Predictability Principles

  • No direct AI writes to React/TS files.
  • All mutations pass through typed operations.
  • All operations pass schema checks before persistence.
  • Fallback behavior is explicit and user-visible.

Customer Expectation Model

Customers can expect:
  • Safe edits that preserve site structure.
  • Clear failure mode when requests exceed constraints.
  • Repeatable outcomes for similar prompts.
Customers should not expect:
  • Arbitrary free-form structural changes outside allowed schemas.
  • Silent acceptance of invalid/unsafe requests.

Iteration Plan

v1 (Baseline Hardening)

  • Tighten field-level schema constraints for existing blocks.
  • Add explicit validation error categories:
    • schema_violation
    • policy_violation
    • ambiguity
  • Improve needs_clarification suggestions from schema metadata.

v2 (Section-Aware Composition)

  • Introduce section-aware composition schema (planned model).
  • Add section-level constraints:
    • allowed block types
    • min/max counts
    • optional ordering rules
  • Extend operations with section context (planned).

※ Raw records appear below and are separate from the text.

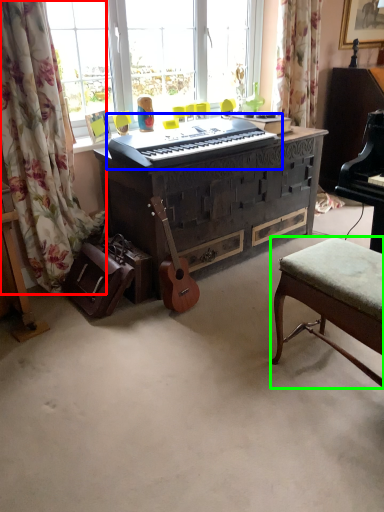 Question: Considering the real-world distances, which object is closest to curtain (highlighted by a red box)? musical keyboard (highlighted by a blue box) or stool (highlighted by a green box).

Choices:
 (A) musical keyboard
 (B) stool

Answer: (A) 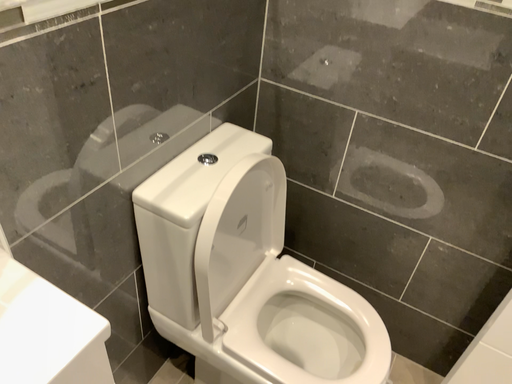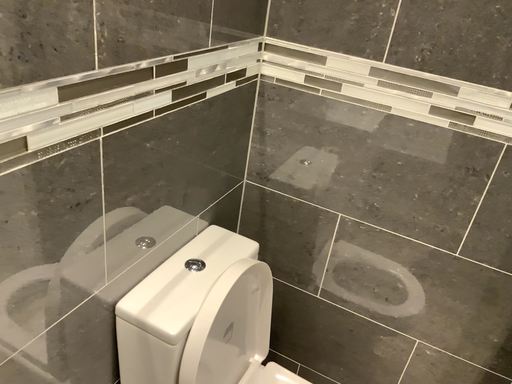 Question: Which way did the camera rotate in the video?

Choices:
 (A) rotated downward
 (B) rotated upward

Answer: (B) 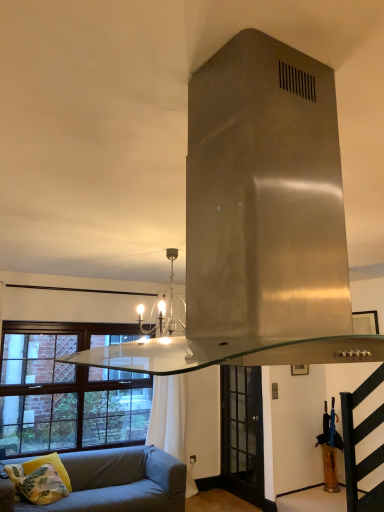 Question: From the image's perspective, is clear glass door at center positioned above or below yellow fabric pillow at lower left, arranged as the second pillow when viewed from the left?

Choices:
 (A) above
 (B) below

Answer: (B)

Question: From a real-world perspective, is clear glass door at center positioned above or below yellow fabric pillow at lower left, which is the first pillow from right to left?

Choices:
 (A) above
 (B) below

Answer: (A)

Question: Which of these objects is positioned farthest from the clear glass door at center?

Choices:
 (A) light blue fabric studio couch at lower left
 (B) brown wooden window at lower left
 (C) matte black chandelier at center
 (D) yellow floral pillow at lower left, marked as the 1th pillow in a left-to-right arrangement
 (E) yellow fabric pillow at lower left, arranged as the second pillow when viewed from the left

Answer: (D)

Question: Which object is the closest to the brown wooden window at lower left?

Choices:
 (A) light blue fabric studio couch at lower left
 (B) matte black chandelier at center
 (C) clear glass door at center
 (D) yellow floral pillow at lower left, marked as the second pillow in a right-to-left arrangement
 (E) yellow fabric pillow at lower left, arranged as the second pillow when viewed from the left

Answer: (A) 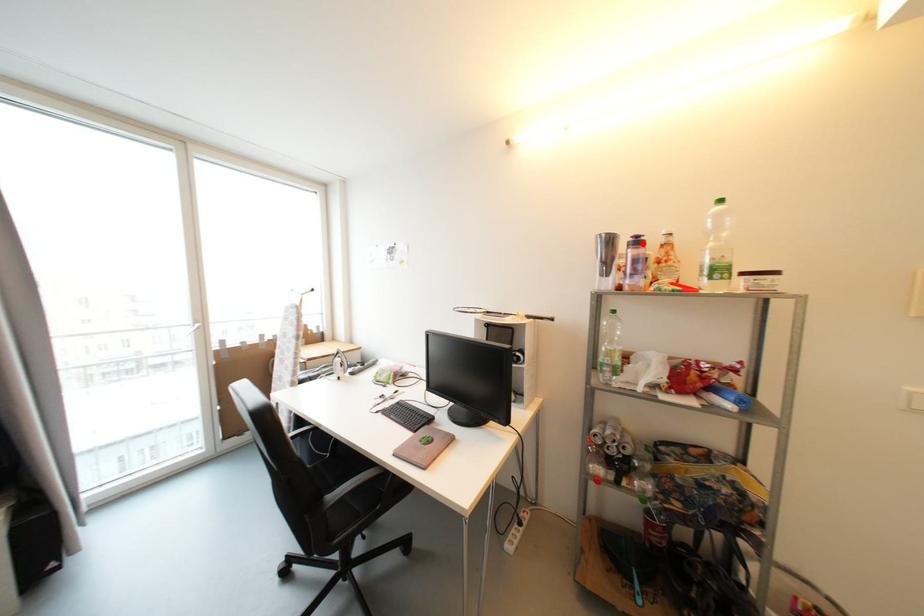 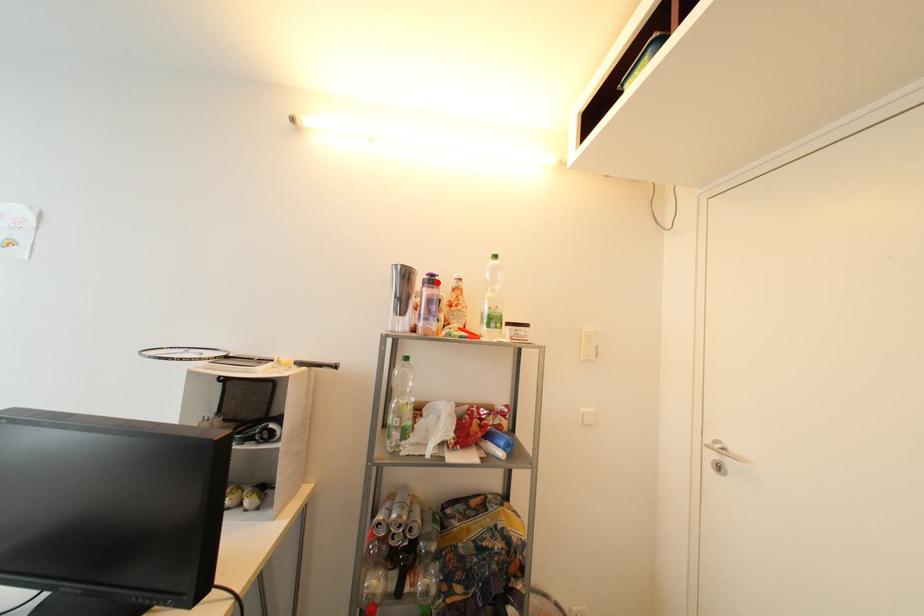 I am providing you with two images of the same scene from different viewpoints. A red point is marked on the first image and another point is marked on the second image. Are the points marked in image1 and image2 representing the same 3D position?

v3 (Policy + Quality Signals)

  • Add policy packs per customer/site profile.
  • Add quality checks for readability, SEO basics, accessibility hints.
  • Add explainable rejection messages mapped to policy keys.

Success Metrics

  • Validation failure rate decreases release-over-release.
  • Auto-repair success rate increases without increasing regressions.
  • Fewer clarification loops per successful edit.
  • Higher user acceptance of first applied result.

Open Design Questions

  1. How strict should auto-repair be before returning clarification?
  2. Which policy constraints are global vs customer-specific?
  3. Should section constraints be hard-blocking or soft-warning at first rollout?
  4. What telemetry is required to evaluate guardrail effectiveness?

Next Step

Convert this concept into a concrete Guardrail Schema v1 specification with:
  1. Field-level constraints per block type.
  2. Error taxonomy and response contract.
  3. Auto-repair retry strategy and stopping rules.
  4. Acceptance tests for valid/invalid edit scenarios.